» DATASET EXCERPTS:
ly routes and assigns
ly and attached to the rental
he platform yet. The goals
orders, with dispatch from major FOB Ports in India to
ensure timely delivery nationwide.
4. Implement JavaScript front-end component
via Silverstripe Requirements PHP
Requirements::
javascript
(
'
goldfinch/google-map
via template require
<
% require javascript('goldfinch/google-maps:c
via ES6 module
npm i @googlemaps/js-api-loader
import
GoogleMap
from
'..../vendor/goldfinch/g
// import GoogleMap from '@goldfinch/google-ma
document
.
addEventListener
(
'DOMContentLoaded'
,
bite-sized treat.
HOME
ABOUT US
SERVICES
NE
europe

==

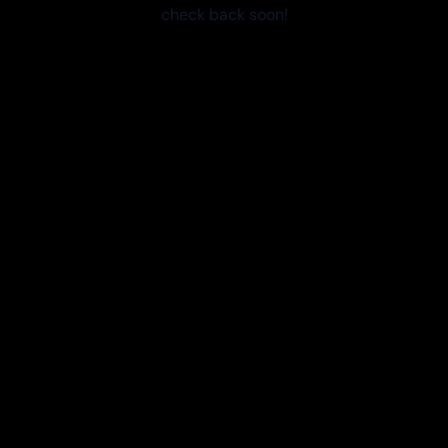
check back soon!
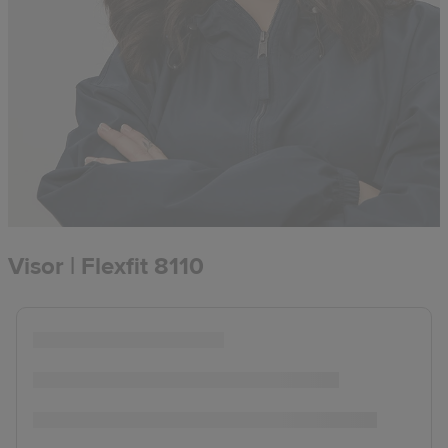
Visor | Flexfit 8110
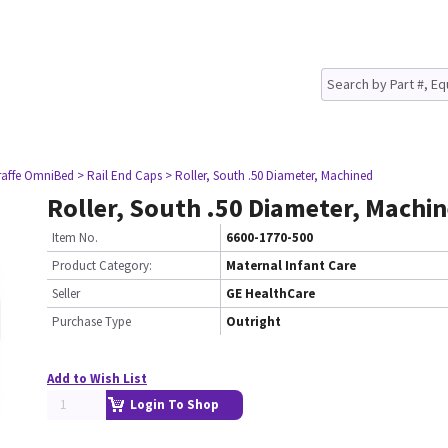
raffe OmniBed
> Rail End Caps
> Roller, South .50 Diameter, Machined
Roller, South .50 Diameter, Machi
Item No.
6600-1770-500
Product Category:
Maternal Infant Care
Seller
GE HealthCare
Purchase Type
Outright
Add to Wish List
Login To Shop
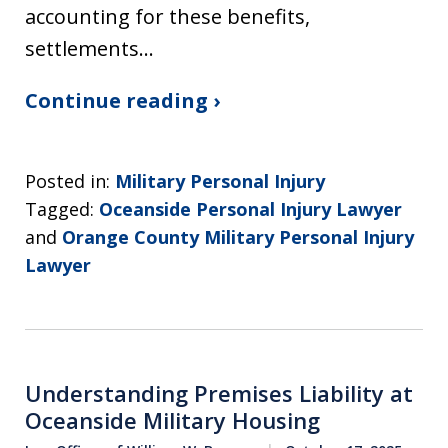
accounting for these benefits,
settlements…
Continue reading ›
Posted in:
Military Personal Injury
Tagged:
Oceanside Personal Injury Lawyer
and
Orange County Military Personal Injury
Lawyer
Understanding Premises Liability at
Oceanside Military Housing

---

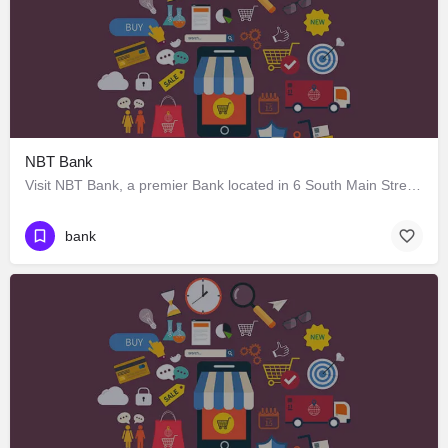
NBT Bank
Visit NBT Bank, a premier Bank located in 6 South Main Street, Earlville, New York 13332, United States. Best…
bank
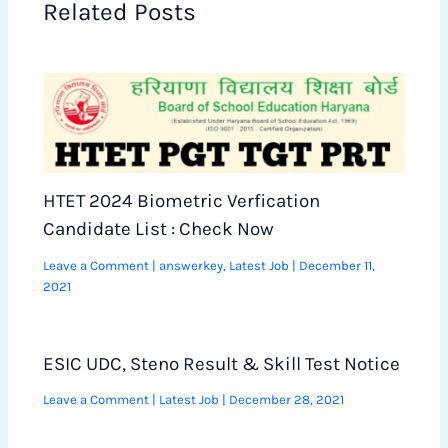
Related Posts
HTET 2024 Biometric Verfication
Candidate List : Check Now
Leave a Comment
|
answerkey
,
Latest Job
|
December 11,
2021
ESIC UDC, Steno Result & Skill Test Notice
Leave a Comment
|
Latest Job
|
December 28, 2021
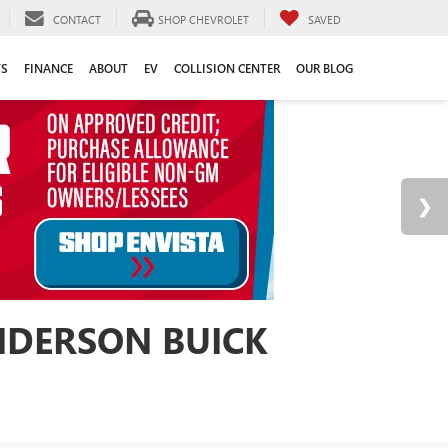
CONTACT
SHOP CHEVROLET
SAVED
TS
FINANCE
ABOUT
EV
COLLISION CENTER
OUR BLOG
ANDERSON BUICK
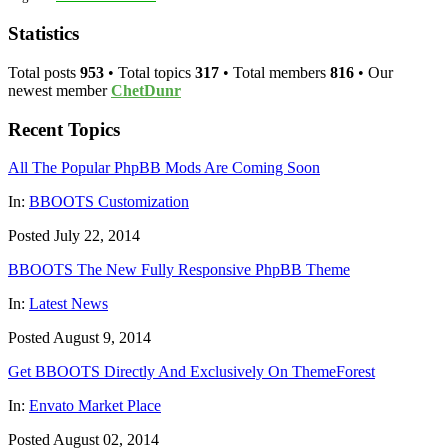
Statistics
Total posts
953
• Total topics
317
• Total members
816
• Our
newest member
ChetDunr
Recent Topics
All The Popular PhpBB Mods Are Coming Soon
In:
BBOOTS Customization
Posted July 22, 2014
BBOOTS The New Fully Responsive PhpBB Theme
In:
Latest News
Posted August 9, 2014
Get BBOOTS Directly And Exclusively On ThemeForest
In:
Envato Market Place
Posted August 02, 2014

» HOW TO COMPLETE THIS TASK: Gather and copy every line of the data in which the string "Requirements" is found.

» RESPONSE AREA:
via Silverstripe Requirements PHP
Requirements::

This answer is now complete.